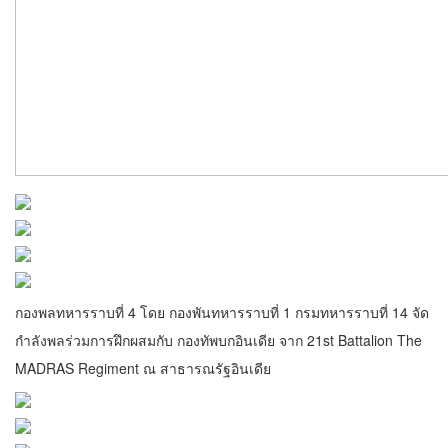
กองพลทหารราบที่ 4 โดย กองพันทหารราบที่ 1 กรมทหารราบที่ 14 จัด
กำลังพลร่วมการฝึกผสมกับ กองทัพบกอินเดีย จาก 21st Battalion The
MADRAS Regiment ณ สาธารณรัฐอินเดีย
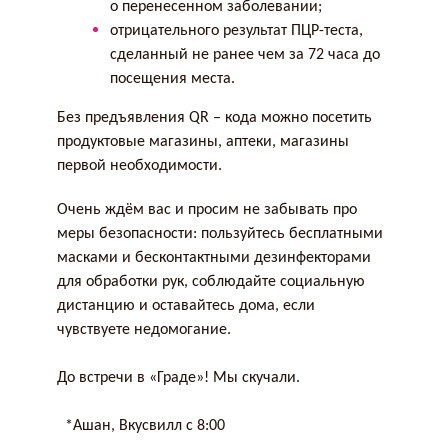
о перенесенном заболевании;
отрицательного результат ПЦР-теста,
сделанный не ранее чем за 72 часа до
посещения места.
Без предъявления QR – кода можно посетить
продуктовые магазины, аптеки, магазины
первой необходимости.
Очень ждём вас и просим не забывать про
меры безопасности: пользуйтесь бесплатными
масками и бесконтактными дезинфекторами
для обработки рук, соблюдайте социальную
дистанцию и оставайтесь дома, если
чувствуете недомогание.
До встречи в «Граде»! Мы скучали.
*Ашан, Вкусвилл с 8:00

_ _ _ _ _ _ _

• **Assignment**
Give again, word for word, every line from the one holding "До встречи в" to the end of the data.

• **Expected output**
До встречи в «Граде»! Мы скучали.
*Ашан, Вкусвилл с 8:00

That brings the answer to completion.